# What type of call?



## joseph (Feb 22, 2008)

*What type of call do you prefer?*​
Slate527.78%Box211.11%Mouth1055.56%Electronic00.00%Other15.56%


----------



## joseph (Feb 22, 2008)

I have used a slate call for a year now and I haven't had that many problems but they are such a hassle to carry around and you make so much movement when calling and I don't know if it would be better to go with a mouth call or if they are hard to learn or what to buy or if I should just stay with my call I have now.....any suggestions?


----------



## iwantabuggy (Feb 15, 2005)

You left off a selection. All of the above. Or at least, most of the above. One of my two favorite tricks is to use two or even three calls in the same sequence and making different types of calls in an attempt to sound like a whole flock of turkeys. It takes more than one call to do that.


----------



## AlpineArcher24 (Mar 1, 2008)

If I were you id keep with whatever you feel most comfortable with. If you think you make too much movement then maybe look into a push pull call for when you get them close


----------



## cut_un (Mar 2, 2008)

I use most everything available on the market , but still my favorite call to use is a wingbone,which is homemade. Just something special about killing a turkey with your own call. I've made a few slates too but "love that wingbone" :lol:


----------



## mossy512 (Jan 7, 2006)

I'm with iwantabuggy, I like to mix it up with a mouth and slate or box. It all depends on what combo strikes their fancy, but when they get close I drop it to just the mouth. I do this so I can be ready for the shot.


----------



## bmxfire37 (Apr 26, 2007)

yea i use a box call for when they are out 70+ yards once they get in to about 40 or 50 i flick of the saftey, then revert to my mouth call.

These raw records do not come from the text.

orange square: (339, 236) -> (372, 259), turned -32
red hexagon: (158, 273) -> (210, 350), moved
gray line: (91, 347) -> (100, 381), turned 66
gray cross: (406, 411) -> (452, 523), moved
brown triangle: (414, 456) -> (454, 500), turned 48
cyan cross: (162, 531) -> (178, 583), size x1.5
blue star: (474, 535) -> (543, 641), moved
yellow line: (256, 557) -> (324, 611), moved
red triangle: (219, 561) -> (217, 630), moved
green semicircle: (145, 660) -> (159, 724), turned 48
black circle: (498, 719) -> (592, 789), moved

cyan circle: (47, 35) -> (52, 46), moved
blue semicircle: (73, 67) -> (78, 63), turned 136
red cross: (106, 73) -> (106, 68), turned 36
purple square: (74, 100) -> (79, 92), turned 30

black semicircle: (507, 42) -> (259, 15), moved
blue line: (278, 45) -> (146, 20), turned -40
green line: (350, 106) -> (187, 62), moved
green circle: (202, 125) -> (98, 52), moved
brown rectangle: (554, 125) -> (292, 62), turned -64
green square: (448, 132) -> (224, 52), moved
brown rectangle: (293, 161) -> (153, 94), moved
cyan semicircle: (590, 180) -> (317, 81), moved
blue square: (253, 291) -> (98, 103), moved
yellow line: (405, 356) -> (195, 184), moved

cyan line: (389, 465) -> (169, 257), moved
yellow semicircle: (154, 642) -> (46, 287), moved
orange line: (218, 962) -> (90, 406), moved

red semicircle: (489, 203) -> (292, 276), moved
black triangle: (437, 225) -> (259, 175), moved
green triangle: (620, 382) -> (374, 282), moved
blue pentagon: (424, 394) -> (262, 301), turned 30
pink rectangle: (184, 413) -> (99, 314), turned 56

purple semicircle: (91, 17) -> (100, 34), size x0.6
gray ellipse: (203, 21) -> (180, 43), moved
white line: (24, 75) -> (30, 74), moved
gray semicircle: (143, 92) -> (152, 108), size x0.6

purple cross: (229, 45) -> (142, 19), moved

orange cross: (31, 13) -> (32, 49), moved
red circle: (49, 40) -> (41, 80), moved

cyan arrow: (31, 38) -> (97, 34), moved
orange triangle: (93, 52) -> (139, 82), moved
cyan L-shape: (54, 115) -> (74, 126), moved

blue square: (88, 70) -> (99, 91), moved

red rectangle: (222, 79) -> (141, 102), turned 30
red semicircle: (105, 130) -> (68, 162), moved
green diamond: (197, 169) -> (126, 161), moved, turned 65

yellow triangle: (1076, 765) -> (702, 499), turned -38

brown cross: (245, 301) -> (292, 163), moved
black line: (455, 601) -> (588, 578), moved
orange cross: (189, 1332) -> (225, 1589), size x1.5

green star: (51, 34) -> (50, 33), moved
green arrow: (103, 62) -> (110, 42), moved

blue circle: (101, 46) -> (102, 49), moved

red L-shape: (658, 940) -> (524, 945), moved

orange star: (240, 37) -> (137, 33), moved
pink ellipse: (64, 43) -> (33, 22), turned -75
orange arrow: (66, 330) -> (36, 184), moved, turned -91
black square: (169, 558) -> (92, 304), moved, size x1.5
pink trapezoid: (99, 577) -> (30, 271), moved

then again i dont use a blind, i just sit in the woods and cover myself up what not around the legs and waist.


----------



## dfisher (Oct 12, 2007)

I'd try a diaphragm. They sometimes come with a CD and you can practice in your car or whereever you have a player. You'd be surprised. I a couple of days you can make a decent cluck. Not as hard as it might sound, but I'd try a beginners first though. They are much easier to make sound with.

You're right. They really limit the amount of movement you make. THat's what I like about them. They sound good too.

Good luck,
Dan


----------